Il est en forme ce matin Christian !
Ce qui est quand même positif, dans tout cet étalage d’indécentes richesses, c’est qu’à la fin, riche ou pauvre, rouge gorge ou vautour, on finira tous de la même façon.
Même avec un cercueil en or massif, quand on est mort, c’est pour de bon, tirlitonton, tirlitontaine !
Maigre consolation
@ à J.J.
Moi, j’ai choisi de suivre mon ami Georges… « mais de mort lente ».
Oui, oui transition, c’est le mot…
Autrefois, je veux dire au siècle dernier, je me régalais quelquefois des alouettes à la broche, rôties à la cheminée par ma grand-mère.
Il n’y a plus d’alouettes …
Pour combien de temps pourrons-nous s’émerveiller du spectacle des rouges-gorges ?(1)
Il faudrait demander aux rapaces leur avis, non?
(1) xan-xan gorri est le nom basque de ces oiseaux (c’est aussi le nom d’un ancien bar de Bayonne où l’on allait finir les soirées!)
@ à Gilles
Nostalgie, nostalgie… quand tu nous tiens !
Quand je lis « alouette » me reviennent en mémoire « les alouettes sans tête »… On ne quitte pas la gastronomie comme çà !
Gilou, et le King-Kong gorille… tu connais? On y paye en monnaie de singe.
Excuse mon erreur! C’est le King-Kong Grill de Zanzi bar.

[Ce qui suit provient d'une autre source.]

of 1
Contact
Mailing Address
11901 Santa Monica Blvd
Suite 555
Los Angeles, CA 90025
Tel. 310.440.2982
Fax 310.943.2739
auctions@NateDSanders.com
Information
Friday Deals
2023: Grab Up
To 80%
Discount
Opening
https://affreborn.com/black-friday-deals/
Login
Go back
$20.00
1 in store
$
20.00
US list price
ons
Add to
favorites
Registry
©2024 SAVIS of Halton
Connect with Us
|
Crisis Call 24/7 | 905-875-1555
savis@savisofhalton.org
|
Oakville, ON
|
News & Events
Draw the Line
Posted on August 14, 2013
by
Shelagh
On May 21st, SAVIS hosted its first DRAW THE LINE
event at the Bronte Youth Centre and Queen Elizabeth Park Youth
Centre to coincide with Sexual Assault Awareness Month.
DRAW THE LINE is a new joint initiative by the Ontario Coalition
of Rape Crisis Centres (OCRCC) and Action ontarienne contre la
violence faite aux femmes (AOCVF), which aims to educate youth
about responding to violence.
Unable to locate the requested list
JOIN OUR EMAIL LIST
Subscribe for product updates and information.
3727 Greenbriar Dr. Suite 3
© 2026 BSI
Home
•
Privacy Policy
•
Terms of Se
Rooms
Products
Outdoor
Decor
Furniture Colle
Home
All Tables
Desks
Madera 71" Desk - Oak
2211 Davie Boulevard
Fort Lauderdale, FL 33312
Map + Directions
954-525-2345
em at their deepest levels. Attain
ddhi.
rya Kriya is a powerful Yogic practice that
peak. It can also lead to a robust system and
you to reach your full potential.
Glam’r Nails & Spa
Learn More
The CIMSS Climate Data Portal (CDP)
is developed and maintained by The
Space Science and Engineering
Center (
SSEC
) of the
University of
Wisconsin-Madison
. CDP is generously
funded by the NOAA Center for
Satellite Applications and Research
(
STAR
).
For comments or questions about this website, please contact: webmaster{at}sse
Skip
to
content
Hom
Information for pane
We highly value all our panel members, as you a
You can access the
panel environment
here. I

@ à Christian… un conseil d’amie
Je constate qu’entre le King-Kong Grill de Zanzi bar et mon Cha Cha Cha tu as fait ton choix ! (Bon choix madame, bon choix mademoiselle, bon choix monsieur et la question qui se posait déjà était… pour qui voter ?). Je te rappelle que la danse, c’est bon pour la santé, pas la fréquentation des bars !
Parler d’ornithologie n’est pas mon fort… Mais parler du Cha Cha Cha…, oui ! C’est quoi çà ? Une danse où tu fais du surplace… et que « les moins de 40 ans ne peuvent pas connaître »! Tu parles d’un espoir dans le changement…
Quand j’écris… « Bon choix madame, bon choix mademoiselle, bon choix monsieur et la question qui se posait déjà était… pour qui voter ? », j’ai oublié de préciser que cette alternative électorale se posait à la droite… On n’est jamais trop précis.
Bonjour,
passer du rouge gorge aux requins, @ Christian, un magnifique grand écart !
Je profite de la perche tendue pour faire moi aussi un « petit » écart. Vous citez Joël de Rosnay et j’en profite pour vous conseiller son excellent livre » le macroscope » livre fondateur en France, de l’analyse systémique, abordant les aspects écologie, économie, ville, entreprise, organisme et cellule, paru en 1975. Il présente les systèmes à causalité circulaire (et non plus seulement linéaire) et l’importance du rôle de la rétro-action. J’ai lu ce livre dans les années 90 et il m’est littéralement tombé des mains tellement je l’ai trouvé intelligent. Quels regrets pour moi de l’avoir lu si tard !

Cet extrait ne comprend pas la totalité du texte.